Though it is no mistake that these new hybrid fields share recognition of the fundamentally ethical nature of environmental problems and social solutions, and the need to question the underlying premises of traditional theories and methods, they have in great part overlooked the significance of designed objects, structures and settlement patterns in the creation of virtually all our environmental problems. Remaining is process-focused in lieu of outcomes-oriented impediments to true sustainability in our world. In short, the role of the built environment (cities, products, landscapes, public spaces) has been overlooked due to marginalizations in favor over preventative design.

The emergence of entire industries built around such "fashions" is practically sickening. Equally so is investing time in analyzing the semantics of words molded by marketing gurus to spin a trend for gain. In lieu of rhetoric, was it even considered the role of nature in man's existence over the course of human's historical existence? In fact, half the world -- our brothers and sisters representing the Eastern model (Asia) could impart evidence of a long-held inner belief that nature and man are inseparable. Unfortunately, particularly in the Western hemisphere, nature has increasingly been relegated to the province of environmentalists while cities and towns have been turned over to developers and planners.

Missing is the notion that pursuing "environmental" or "sustainable" is in fact separated from any action or endeavor we embark. Truth is: we (humans) have separated them over history through distancing ourselves in pursuit of conquest over nature. Suggestion: read a book such as "Earth's Insights" by J. Baird Callicott and glean a multicultural survey of ecological ethics around the globe. Embrace other perspectives. Consider the underlying deep cultural approach such as Vastu Vidya, or Taoist thinking to matters of design.

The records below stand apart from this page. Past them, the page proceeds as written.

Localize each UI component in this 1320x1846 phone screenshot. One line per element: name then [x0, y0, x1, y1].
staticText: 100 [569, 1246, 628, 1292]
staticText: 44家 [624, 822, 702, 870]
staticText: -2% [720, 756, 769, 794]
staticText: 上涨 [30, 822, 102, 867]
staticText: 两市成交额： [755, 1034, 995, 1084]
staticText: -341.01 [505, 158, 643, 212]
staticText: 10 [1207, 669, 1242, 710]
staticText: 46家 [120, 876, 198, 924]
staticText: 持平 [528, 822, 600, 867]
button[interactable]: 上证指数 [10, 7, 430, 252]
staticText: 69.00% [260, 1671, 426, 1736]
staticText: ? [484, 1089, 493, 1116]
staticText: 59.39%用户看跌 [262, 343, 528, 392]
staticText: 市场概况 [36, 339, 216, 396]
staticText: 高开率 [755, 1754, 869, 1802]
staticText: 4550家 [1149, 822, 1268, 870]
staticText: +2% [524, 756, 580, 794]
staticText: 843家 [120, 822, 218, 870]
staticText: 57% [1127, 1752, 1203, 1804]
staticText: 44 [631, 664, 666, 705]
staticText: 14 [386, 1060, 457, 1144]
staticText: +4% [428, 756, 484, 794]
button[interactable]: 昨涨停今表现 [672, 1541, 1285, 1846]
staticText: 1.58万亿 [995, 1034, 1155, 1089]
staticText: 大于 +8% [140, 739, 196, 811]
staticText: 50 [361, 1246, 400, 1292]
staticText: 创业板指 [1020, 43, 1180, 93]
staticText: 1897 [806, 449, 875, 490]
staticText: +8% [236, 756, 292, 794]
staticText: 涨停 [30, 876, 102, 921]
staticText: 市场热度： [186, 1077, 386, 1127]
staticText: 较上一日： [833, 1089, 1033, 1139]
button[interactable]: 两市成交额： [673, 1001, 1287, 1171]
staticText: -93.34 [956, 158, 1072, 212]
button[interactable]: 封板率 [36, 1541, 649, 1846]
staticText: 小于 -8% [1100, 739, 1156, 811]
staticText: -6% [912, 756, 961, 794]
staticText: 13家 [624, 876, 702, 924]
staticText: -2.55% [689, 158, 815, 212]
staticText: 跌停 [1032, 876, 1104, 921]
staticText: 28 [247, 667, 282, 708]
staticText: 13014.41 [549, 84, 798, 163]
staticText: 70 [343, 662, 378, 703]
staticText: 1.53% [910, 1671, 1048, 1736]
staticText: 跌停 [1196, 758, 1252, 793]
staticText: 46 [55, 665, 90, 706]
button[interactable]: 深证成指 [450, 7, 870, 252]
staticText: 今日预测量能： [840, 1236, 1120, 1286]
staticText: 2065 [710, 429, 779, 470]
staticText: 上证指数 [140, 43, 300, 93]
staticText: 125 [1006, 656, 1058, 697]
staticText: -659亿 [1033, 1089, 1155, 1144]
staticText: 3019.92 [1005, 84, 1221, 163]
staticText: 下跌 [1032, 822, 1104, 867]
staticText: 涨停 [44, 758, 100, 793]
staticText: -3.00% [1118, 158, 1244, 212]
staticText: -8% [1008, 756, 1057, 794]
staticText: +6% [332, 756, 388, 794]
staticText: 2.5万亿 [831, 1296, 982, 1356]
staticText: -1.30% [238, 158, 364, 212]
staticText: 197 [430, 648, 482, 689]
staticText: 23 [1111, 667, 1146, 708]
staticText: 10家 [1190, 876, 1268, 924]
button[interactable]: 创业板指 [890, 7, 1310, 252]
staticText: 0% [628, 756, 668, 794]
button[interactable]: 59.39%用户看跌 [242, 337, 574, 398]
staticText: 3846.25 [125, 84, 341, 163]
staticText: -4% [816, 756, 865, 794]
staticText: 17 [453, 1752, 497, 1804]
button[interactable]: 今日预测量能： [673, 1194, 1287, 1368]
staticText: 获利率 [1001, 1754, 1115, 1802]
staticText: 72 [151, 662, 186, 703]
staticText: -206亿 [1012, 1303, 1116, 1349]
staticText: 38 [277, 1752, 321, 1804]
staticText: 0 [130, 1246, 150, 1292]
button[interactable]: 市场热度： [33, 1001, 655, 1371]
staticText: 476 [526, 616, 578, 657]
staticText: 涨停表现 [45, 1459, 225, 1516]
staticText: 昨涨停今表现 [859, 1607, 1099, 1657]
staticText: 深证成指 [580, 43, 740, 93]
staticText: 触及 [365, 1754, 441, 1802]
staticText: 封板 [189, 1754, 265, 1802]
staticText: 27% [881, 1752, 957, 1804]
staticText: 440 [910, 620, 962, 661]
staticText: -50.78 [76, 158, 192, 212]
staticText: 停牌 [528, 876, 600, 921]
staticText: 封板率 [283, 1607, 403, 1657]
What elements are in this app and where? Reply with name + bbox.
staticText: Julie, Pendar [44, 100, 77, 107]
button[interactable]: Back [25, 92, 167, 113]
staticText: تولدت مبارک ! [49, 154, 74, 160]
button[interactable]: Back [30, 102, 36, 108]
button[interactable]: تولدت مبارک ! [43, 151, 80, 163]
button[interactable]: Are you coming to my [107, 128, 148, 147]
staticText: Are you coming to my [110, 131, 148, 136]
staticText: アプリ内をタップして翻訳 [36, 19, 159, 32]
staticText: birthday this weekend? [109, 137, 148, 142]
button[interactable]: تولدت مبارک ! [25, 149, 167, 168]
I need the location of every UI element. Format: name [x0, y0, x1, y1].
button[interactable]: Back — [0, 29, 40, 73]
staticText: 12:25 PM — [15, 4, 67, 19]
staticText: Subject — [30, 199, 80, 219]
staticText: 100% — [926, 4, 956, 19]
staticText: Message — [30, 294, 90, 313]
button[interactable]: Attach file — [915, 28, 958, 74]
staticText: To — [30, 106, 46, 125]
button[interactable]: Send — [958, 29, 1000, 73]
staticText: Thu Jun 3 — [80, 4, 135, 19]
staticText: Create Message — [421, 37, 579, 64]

A faithful thinking might surmise that the cyclical nature of the universe will allow the pendulum to swing back the other direction -- that a synergistic and holistic honoring of nature will respect her in every action human hands touch. Certainly, the intensity of using buzzwords and rallying "green" concepts has either prompted, or responded to, a shift in the collective consciousness toward our view on nature. This can only propagate future evolution in the positive direction, a premise hold dear by this author.